Namun, kebijakan serta langkah-langkah yang disahkan dan dilaksanakan oleh sejumlah pemerintah, tampaknya akan menyebabkan kenaikan suhu yang jauh lebih besar, setidaknya 2,7 derajat celcius. Hal itu melampaui ambang batas keamanan relatif dan berpotensi naik hingga 3,6 derajat celcius.
Baca Juga:
Dampak Krisis Iklim, Anak Kelahiran 2020 Berpotensi Alami Nasib Menyedihkan
Tentunya ini akan memiliki dampak 'bencana' dalam bentuk cuaca ekstrem, kenaikan permukaan laut, dan perubahan iklim global yang tidak bisa diubah.
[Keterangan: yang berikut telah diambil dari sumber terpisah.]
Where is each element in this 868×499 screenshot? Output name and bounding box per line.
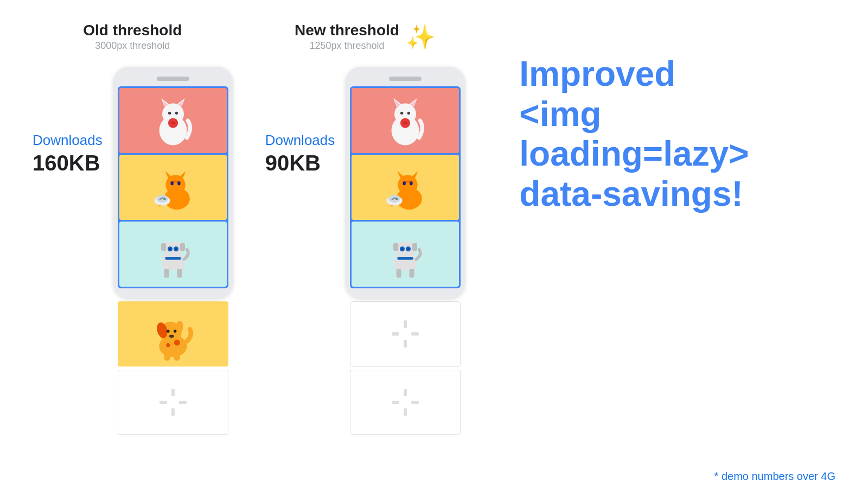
svg-point-64	[401, 248, 404, 250]
new-phone	[346, 67, 465, 298]
svg-point-13	[170, 181, 173, 185]
new-downloads-label: Downloads	[265, 132, 335, 149]
svg-marker-51	[398, 171, 405, 178]
svg-marker-11	[165, 171, 172, 178]
svg-point-7	[175, 112, 177, 115]
old-downloads-size: 160KB	[33, 151, 100, 175]
new-orange-cat-image	[352, 155, 459, 220]
svg-rect-18	[162, 254, 183, 270]
svg-point-14	[177, 181, 180, 185]
svg-point-35	[169, 334, 174, 338]
svg-rect-60	[393, 243, 398, 251]
old-downloads-label: Downloads	[33, 132, 103, 149]
improved-line2: <img loading=lazy>	[519, 94, 749, 174]
svg-rect-59	[397, 242, 414, 256]
svg-point-16	[156, 195, 168, 203]
new-loading-card-2	[350, 370, 461, 435]
new-loading-spinner-2	[392, 389, 419, 416]
old-loading-spinner	[159, 389, 187, 416]
old-threshold-title: Old threshold	[83, 22, 182, 39]
svg-point-6	[168, 112, 171, 115]
svg-point-56	[388, 195, 400, 203]
svg-point-54	[410, 181, 412, 185]
svg-rect-39	[174, 352, 180, 361]
phone-notch	[157, 77, 189, 81]
new-threshold-subtitle: 1250px threshold	[295, 40, 399, 52]
svg-rect-26	[165, 257, 181, 260]
svg-rect-20	[161, 243, 166, 251]
svg-rect-58	[394, 254, 416, 270]
svg-marker-52	[411, 171, 418, 178]
svg-point-34	[174, 330, 177, 333]
new-cat-image	[352, 88, 459, 153]
right-content: Improved <img loading=lazy> data-savings…	[497, 22, 835, 214]
svg-point-65	[407, 248, 410, 250]
svg-point-36	[174, 340, 180, 346]
new-loading-spinner-1	[392, 320, 419, 348]
old-phone	[113, 67, 233, 298]
svg-rect-21	[180, 243, 184, 251]
old-below-phone	[118, 301, 228, 435]
sparkle-icon: ✨	[406, 25, 436, 49]
svg-rect-68	[410, 269, 414, 278]
svg-point-47	[407, 112, 410, 115]
improved-line3: data-savings!	[519, 174, 743, 213]
svg-point-37	[166, 343, 170, 347]
new-phone-notch	[389, 77, 422, 81]
svg-marker-12	[179, 171, 186, 178]
svg-point-25	[175, 248, 177, 250]
old-loading-card	[118, 370, 228, 435]
svg-rect-66	[398, 257, 413, 260]
old-cat-image	[119, 88, 227, 153]
old-yellow-dog-card	[118, 301, 228, 367]
svg-rect-67	[397, 269, 401, 278]
svg-point-46	[400, 112, 403, 115]
new-below-phone	[350, 301, 461, 435]
svg-point-50	[398, 175, 418, 194]
old-phone-screen	[118, 86, 228, 288]
new-threshold-title: New threshold	[295, 22, 399, 39]
new-loading-card-1	[350, 301, 461, 367]
new-robot-dog-image	[352, 222, 459, 287]
svg-rect-19	[164, 242, 182, 256]
old-robot-dog-image	[119, 222, 227, 287]
demo-note: * demo numbers over 4G	[714, 470, 835, 483]
svg-point-53	[403, 181, 406, 185]
svg-rect-28	[177, 269, 182, 278]
old-orange-cat-image	[119, 155, 227, 220]
new-downloads-size: 90KB	[265, 151, 321, 175]
svg-point-33	[167, 330, 170, 333]
improved-line1: Improved	[519, 54, 675, 93]
svg-rect-61	[412, 243, 417, 251]
new-phone-screen	[350, 86, 461, 288]
svg-point-24	[169, 248, 171, 250]
svg-point-10	[165, 175, 185, 194]
improved-text: Improved <img loading=lazy> data-savings…	[519, 54, 835, 214]
old-threshold-subtitle: 3000px threshold	[83, 40, 182, 52]
svg-rect-38	[164, 352, 170, 361]
svg-rect-27	[164, 269, 169, 278]
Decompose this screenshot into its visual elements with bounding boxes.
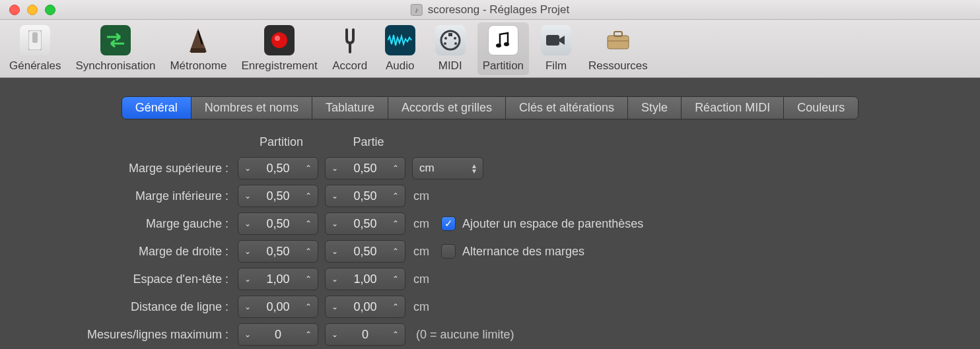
stepper-increment-icon[interactable]: ⌃ xyxy=(386,269,405,290)
subtab-general[interactable]: Général xyxy=(122,97,192,119)
stepper-decrement-icon[interactable]: ⌄ xyxy=(326,241,344,262)
toolbar-item-label: Générales xyxy=(9,59,61,73)
stepper-increment-icon[interactable]: ⌃ xyxy=(386,158,405,179)
stepper-increment-icon[interactable]: ⌃ xyxy=(299,213,318,234)
stepper-increment-icon[interactable]: ⌃ xyxy=(386,241,405,262)
row-left-margin: Marge gauche : ⌄ 0,50 ⌃ ⌄ 0,50 ⌃ cm ✓ Aj… xyxy=(33,210,980,238)
stepper-decrement-icon[interactable]: ⌄ xyxy=(238,324,257,345)
stepper-value: 0,00 xyxy=(344,300,386,314)
subtab-midireact[interactable]: Réaction MIDI xyxy=(682,97,784,119)
top-margin-partition-stepper[interactable]: ⌄ 0,50 ⌃ xyxy=(238,157,318,179)
stepper-value: 1,00 xyxy=(344,272,386,286)
max-bars-partie-stepper[interactable]: ⌄ 0 ⌃ xyxy=(325,323,405,346)
svg-rect-12 xyxy=(448,33,452,36)
stepper-decrement-icon[interactable]: ⌄ xyxy=(238,241,257,262)
row-right-margin: Marge de droite : ⌄ 0,50 ⌃ ⌄ 0,50 ⌃ cm A… xyxy=(33,238,980,265)
stepper-decrement-icon[interactable]: ⌄ xyxy=(238,296,257,317)
svg-point-11 xyxy=(454,42,457,45)
stepper-increment-icon[interactable]: ⌃ xyxy=(299,185,318,206)
column-header-partition: Partition xyxy=(238,135,325,149)
row-header-space: Espace d'en-tête : ⌄ 1,00 ⌃ ⌄ 1,00 ⌃ cm xyxy=(33,265,980,293)
unit-select[interactable]: cm ▴▾ xyxy=(412,157,483,179)
top-margin-partie-stepper[interactable]: ⌄ 0,50 ⌃ xyxy=(325,157,405,179)
toolbar-item-label: Synchronisation xyxy=(75,59,155,73)
right-margin-partition-stepper[interactable]: ⌄ 0,50 ⌃ xyxy=(238,240,318,263)
stepper-increment-icon[interactable]: ⌃ xyxy=(386,324,405,345)
header-space-partie-stepper[interactable]: ⌄ 1,00 ⌃ xyxy=(325,268,405,290)
stepper-decrement-icon[interactable]: ⌄ xyxy=(326,185,344,206)
subtab-clefs[interactable]: Clés et altérations xyxy=(506,97,628,119)
subtab-colors[interactable]: Couleurs xyxy=(784,97,858,119)
stepper-increment-icon[interactable]: ⌃ xyxy=(299,241,318,262)
stepper-decrement-icon[interactable]: ⌄ xyxy=(238,213,257,234)
toolbar-item-score[interactable]: Partition xyxy=(477,22,529,75)
stepper-value: 0,50 xyxy=(257,217,299,231)
toolbar-item-assets[interactable]: Ressources xyxy=(583,22,653,75)
row-label: Espace d'en-tête : xyxy=(33,272,238,286)
line-distance-partition-stepper[interactable]: ⌄ 0,00 ⌃ xyxy=(238,296,318,318)
stepper-value: 0 xyxy=(257,328,299,342)
toolbar-item-movie[interactable]: Film xyxy=(533,22,579,75)
stepper-decrement-icon[interactable]: ⌄ xyxy=(326,269,344,290)
right-margin-partie-stepper[interactable]: ⌄ 0,50 ⌃ xyxy=(325,240,405,263)
line-distance-partie-stepper[interactable]: ⌄ 0,00 ⌃ xyxy=(325,296,405,318)
column-headers: Partition Partie xyxy=(33,135,980,149)
toolbar-item-general[interactable]: Générales xyxy=(4,22,66,75)
form-area: Partition Partie Marge supérieure : ⌄ 0,… xyxy=(0,135,980,348)
subtab-style[interactable]: Style xyxy=(628,97,682,119)
toolbar-item-tuning[interactable]: Accord xyxy=(327,22,373,75)
left-margin-partie-stepper[interactable]: ⌄ 0,50 ⌃ xyxy=(325,212,405,235)
stepper-decrement-icon[interactable]: ⌄ xyxy=(326,324,344,345)
stepper-decrement-icon[interactable]: ⌄ xyxy=(326,213,344,234)
stepper-increment-icon[interactable]: ⌃ xyxy=(386,296,405,317)
svg-point-8 xyxy=(444,37,447,40)
unit-label: cm xyxy=(413,272,429,286)
stepper-value: 0,50 xyxy=(257,245,299,259)
header-space-partition-stepper[interactable]: ⌄ 1,00 ⌃ xyxy=(238,268,318,290)
toolbar-item-midi[interactable]: MIDI xyxy=(427,22,473,75)
unit-select-value: cm xyxy=(419,162,435,175)
max-bars-partition-stepper[interactable]: ⌄ 0 ⌃ xyxy=(238,323,318,346)
stepper-increment-icon[interactable]: ⌃ xyxy=(299,296,318,317)
title-bar: ♪ scoresong - Réglages Projet xyxy=(0,0,980,20)
stepper-increment-icon[interactable]: ⌃ xyxy=(299,158,318,179)
toolbar-item-label: Enregistrement xyxy=(241,59,317,73)
row-label: Distance de ligne : xyxy=(33,300,238,314)
stepper-increment-icon[interactable]: ⌃ xyxy=(386,185,405,206)
bottom-margin-partition-stepper[interactable]: ⌄ 0,50 ⌃ xyxy=(238,185,318,207)
bracket-space-checkbox[interactable]: ✓ xyxy=(441,216,456,231)
stepper-decrement-icon[interactable]: ⌄ xyxy=(238,269,257,290)
zoom-window-button[interactable] xyxy=(45,5,55,15)
row-top-margin: Marge supérieure : ⌄ 0,50 ⌃ ⌄ 0,50 ⌃ cm … xyxy=(33,154,980,182)
sync-arrows-icon xyxy=(100,25,131,55)
stepper-increment-icon[interactable]: ⌃ xyxy=(386,213,405,234)
minimize-window-button[interactable] xyxy=(27,5,38,15)
left-margin-partition-stepper[interactable]: ⌄ 0,50 ⌃ xyxy=(238,212,318,235)
toolbar-item-record[interactable]: Enregistrement xyxy=(236,22,322,75)
toolbar: Générales Synchronisation Métronome Enre… xyxy=(0,20,980,78)
row-label: Mesures/lignes maximum : xyxy=(33,328,238,342)
bottom-margin-partie-stepper[interactable]: ⌄ 0,50 ⌃ xyxy=(325,185,405,207)
window-title-container: ♪ scoresong - Réglages Projet xyxy=(411,3,570,16)
stepper-decrement-icon[interactable]: ⌄ xyxy=(326,158,344,179)
stepper-decrement-icon[interactable]: ⌄ xyxy=(326,296,344,317)
stepper-increment-icon[interactable]: ⌃ xyxy=(299,324,318,345)
stepper-value: 0,50 xyxy=(344,189,386,203)
unit-label: cm xyxy=(413,245,429,259)
subtab-bar: Général Nombres et noms Tablature Accord… xyxy=(122,96,858,119)
alternating-margins-checkbox[interactable] xyxy=(441,244,456,259)
svg-rect-15 xyxy=(546,35,559,46)
subtab-tablature[interactable]: Tablature xyxy=(312,97,388,119)
subtab-numbers[interactable]: Nombres et noms xyxy=(192,97,312,119)
stepper-increment-icon[interactable]: ⌃ xyxy=(299,269,318,290)
toolbar-item-label: MIDI xyxy=(438,59,462,73)
svg-point-13 xyxy=(496,44,501,48)
close-window-button[interactable] xyxy=(9,5,20,15)
svg-point-14 xyxy=(504,42,509,46)
stepper-decrement-icon[interactable]: ⌄ xyxy=(238,185,257,206)
subtab-chords[interactable]: Accords et grilles xyxy=(388,97,506,119)
toolbar-item-sync[interactable]: Synchronisation xyxy=(70,22,160,75)
toolbar-item-audio[interactable]: Audio xyxy=(377,22,423,75)
stepper-decrement-icon[interactable]: ⌄ xyxy=(238,158,257,179)
toolbar-item-metronome[interactable]: Métronome xyxy=(164,22,232,75)
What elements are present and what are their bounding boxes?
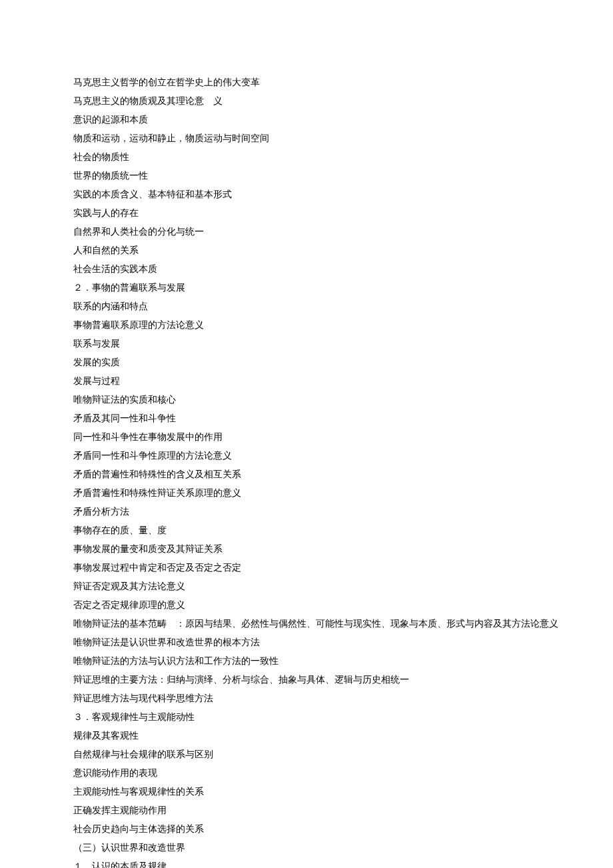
text-line: 唯物辩证法的实质和核心	[73, 391, 540, 409]
text-line: 发展的实质	[73, 353, 540, 372]
text-line: ３．客观规律性与主观能动性	[73, 708, 540, 727]
text-line: 发展与过程	[73, 372, 540, 391]
text-line: 马克思主义哲学的创立在哲学史上的伟大变革	[73, 73, 540, 92]
text-line: 世界的物质统一性	[73, 167, 540, 185]
text-line: 矛盾分析方法	[73, 503, 540, 521]
text-line: 正确发挥主观能动作用	[73, 801, 540, 820]
text-line: 联系与发展	[73, 335, 540, 353]
text-line: 同一性和斗争性在事物发展中的作用	[73, 428, 540, 447]
text-line: 意识的起源和本质	[73, 111, 540, 129]
text-line: 事物发展过程中肯定和否定及否定之否定	[73, 559, 540, 577]
text-line: 社会生活的实践本质	[73, 260, 540, 279]
text-line: 实践与人的存在	[73, 204, 540, 223]
text-line: 社会历史趋向与主体选择的关系	[73, 820, 540, 839]
text-line: 矛盾及其同一性和斗争性	[73, 409, 540, 428]
text-line: 矛盾普遍性和特殊性辩证关系原理的意义	[73, 484, 540, 503]
text-line: 唯物辩证法的基本范畴 ：原因与结果、必然性与偶然性、可能性与现实性、现象与本质、…	[73, 615, 540, 633]
text-line: 事物存在的质、量、度	[73, 521, 540, 540]
text-line: 矛盾的普遍性和特殊性的含义及相互关系	[73, 465, 540, 484]
text-line: 意识能动作用的表现	[73, 764, 540, 783]
text-line: 人和自然的关系	[73, 241, 540, 260]
text-line: 实践的本质含义、基本特征和基本形式	[73, 185, 540, 204]
text-line: 唯物辩证法是认识世界和改造世界的根本方法	[73, 633, 540, 652]
text-line: 社会的物质性	[73, 148, 540, 167]
text-line: 自然界和人类社会的分化与统一	[73, 223, 540, 241]
text-line: 辩证否定观及其方法论意义	[73, 577, 540, 596]
document-body: 马克思主义哲学的创立在哲学史上的伟大变革马克思主义的物质观及其理论意 义意识的起…	[73, 73, 540, 868]
text-line: 物质和运动，运动和静止，物质运动与时间空间	[73, 129, 540, 148]
text-line: 规律及其客观性	[73, 727, 540, 745]
text-line: １．认识的本质及规律	[73, 857, 540, 868]
text-line: 马克思主义的物质观及其理论意 义	[73, 92, 540, 111]
text-line: 矛盾同一性和斗争性原理的方法论意义	[73, 447, 540, 465]
text-line: 自然规律与社会规律的联系与区别	[73, 745, 540, 764]
text-line: 主观能动性与客观规律性的关系	[73, 783, 540, 801]
text-line: 事物发展的量变和质变及其辩证关系	[73, 540, 540, 559]
text-line: （三）认识世界和改造世界	[73, 839, 540, 857]
text-line: 联系的内涵和特点	[73, 297, 540, 316]
text-line: 事物普遍联系原理的方法论意义	[73, 316, 540, 335]
text-line: 唯物辩证法的方法与认识方法和工作方法的一致性	[73, 652, 540, 671]
text-line: 辩证思维方法与现代科学思维方法	[73, 689, 540, 708]
text-line: 辩证思维的主要方法：归纳与演绎、分析与综合、抽象与具体、逻辑与历史相统一	[73, 671, 540, 689]
text-line: ２．事物的普遍联系与发展	[73, 279, 540, 297]
text-line: 否定之否定规律原理的意义	[73, 596, 540, 615]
Tiga mantan direktur dari Konvensi Kerangka Kerja PBB soal perubahan iklim menulis bersama di Guardian. Pertama kali mereka menulis bersama di sebuah surat kabar, soal konsekuensi bencana apabila gagal memenuhi janji nasional tentang iklim dan tindakan kebijakan nyata untuk mengikuti mereka.
Para pemimpin yang terdiri dari Michael Zammit Cutajar, Yvo de Boer dan Christiana Figueres itu menulis dalam Perjanjian Paris 2015, semua pemerintah setuju untuk berupaya membatasi pemanasan global hingga 1,5 derajat celcius. Saat ini masyarakat berhak bertanya apakah upaya mereka sudah tercapai? Kemana arah mereka dan seberapa tulus mereka? Ilmu pengetahuan menunjukan tindakan pada dekade ini untuk mengurangi efek rumah kaca sangat penting.
Mereka menunjuk pada temuan Panel Antarpemerintah soal perubahan iklim yang telah diterbitkan, di mana digambarkan sebagai 'atlas penderitaan'. Gambaran yang menunjukan kehancuran luas yang mungkin terjadi apabila kita gagal dalam mengatasi emisi gas rumah kaca dengan segera.
Selain itu, mereka juga menulis segudang laporan tentang cuaca ekstrem yang kita saksikan pada tahun 2022. Yang menunjukan bahwa harus segera mengambil tindakan nyata.
"Perubahan iklim terus berlangsung, semakin kita mengunci masa depan yang menampilkan lebih banyak kerusakan, lebih banyak kerawanan pangan, kenaikan permukaan laut, ancaman ketahanan air, kekeringan hingga penggurunan. Karena itu para pemerintah negara harus berindak melawan perubahan iklim seraya menangani krisis mendesak lainnya," tulis para pemimpin tersebut.
Baca Juga:
Saat ini tindakan negara-negara maju dinilai mengecewakan. Mereka lamban dalam mengurangi emisi, dan tidak menyediakan dana bagi negara-negara miskin sebagai bantuan untuk mengatasi dampak kerusakan iklim.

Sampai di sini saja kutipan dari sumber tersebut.